The Cal-AADC, if enacted, would leap ahead much farther than the current status quo in protecting children on the web– the Children's Online Privacy Protection Rule (COPPA), the federal children’s privacy law– in two main ways. First, it would ensure that children receive a greater level of protection from both data collection and profiling by opting them into privacy protective defaults. Second, the Cal-AADC protects children up to age 18 (COPPA only applies to those 13 and under; I’ll leave the arguments as to whether Cal-AADC is preempted by COPPA to lawyers). As a result, the Cal-AADC will promote PbD in ways that COPPA has failed to do.

Another aspect of the bill that could promote PbD is its age verification requirement, noted above. Critics have objected that the bill would force any website with visitors under the age of 18 to implement age verification, arguing that doing so would have the opposite result of the bill's intent because websites would need to collect even more personal information to verify the ages of its visitors. These concerns are exaggerated for two reasons. First, they rely on an absolutist interpretation of the bill’s applicability to services ‘likely to be accessed by children;” in sum, applicability is qualified by several factors in this section of the legislation and isn’t simply reduced to having any visitors under age 18. Again, sites that elect to apply design changes to all users irrespective of age would be exempted from any age verification requirement. Second, to the extent that children are often using their own dedicated devices to access online content, if age verification is necessary to access some sites or services this verification may potentially be delegated to the device rather than requiring all online services to enact age verification measures.

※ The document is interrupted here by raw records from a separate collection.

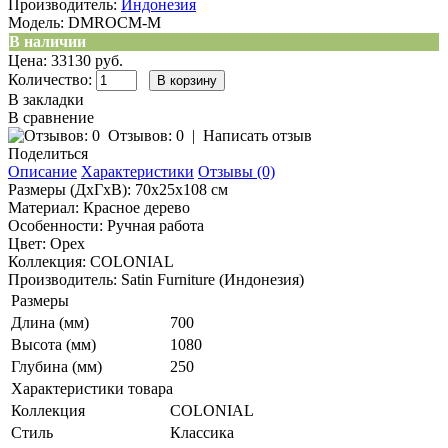
Производитель:
Индонезия
Модель:
DMROCM-M
В наличии
Цена: 33130 руб.
Количество:
В закладки
В сравнение
Отзывов: 0
|
Написать отзыв
Поделиться
Описание
Характеристики
Отзывы (0)
Размеры (ДхГхВ): 70х25х108 см
Материал: Красное дерево
Особенности: Ручная работа
Цвет: Орех
Коллекция: COLONIAL
Производитель: Satin Furniture (Индонезия)
Размеры
Длина (мм)
700
Высота (мм)
1080
Глубина (мм)
250
Характеристики товара
Коллекция
COLONIAL
Стиль
Классика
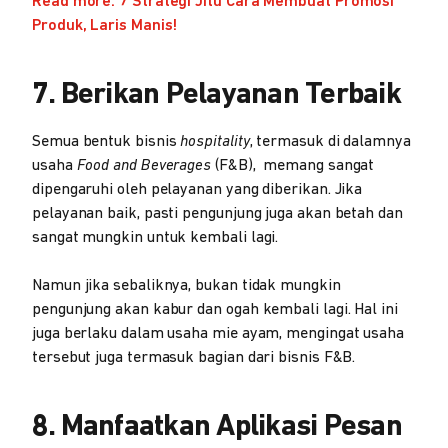
Read more: 7 Strategi Jitu Cara Membuat Promosi
Produk, Laris Manis!
7. Berikan Pelayanan Terbaik
Semua bentuk bisnis
hospitality
, termasuk di dalamnya
usaha
Food and Beverages
(F&B), memang sangat
dipengaruhi oleh pelayanan yang diberikan. Jika
pelayanan baik, pasti pengunjung juga akan betah dan
sangat mungkin untuk kembali lagi.
Namun jika sebaliknya, bukan tidak mungkin
pengunjung akan kabur dan ogah kembali lagi. Hal ini
juga berlaku dalam usaha mie ayam, mengingat usaha
tersebut juga termasuk bagian dari bisnis F&B.
8. Manfaatkan Aplikasi Pesan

Admittedly, this bill could raise critical questions for publishers who operate websites that depend on third party ad tracking for their revenue, and will certainly cause hand-wringing inside tech firms as to how to implement the bill’s subjective requirements among those not already impacted by the UK version of this code. For example, will local news sites like the San Francisco Chronicle or even my local Berkeleyside be impacted if, say, fewer than 1% of their readers are under 18? I’m skeptical this will be the case, but even so, with third party data collection under attack on multiple fronts, including in the American Data Protection and Privacy Act (ADPPA) proposed in Congress and the FTC advanced rulemaking, this law is unlikely to be what undoes the surveillance advertising economy.

Finally, the other area where this law could have a real impact beyond privacy (and where the Children’s Code seemingly already has in the UK) is manipulative and addictive design. This is a broad space that encompasses both dark patterns (especially those aimed at children in edtech software and kids’ games) but also algorithmically driven interactions such as content feeds. To date, content feeds and similar algorithmic features have largely been targeted for regulation based on the content they display, rather than on the behavioral impacts and harms they foster by design in order to increase and sustain engagement. So far, this content based approach has seen little success because companies are able to shield themselves from liability under Section 230 of the Communications Decency Act. However, we are witnessing some of the first legal cases attempting to hold companies liable for the harms caused by the design of these systems, rather than the content they produce. This approach could be a bellwether for how we as a society approach the regulation of algorithmic systems that target behavioral impact and cause harms to wellbeing.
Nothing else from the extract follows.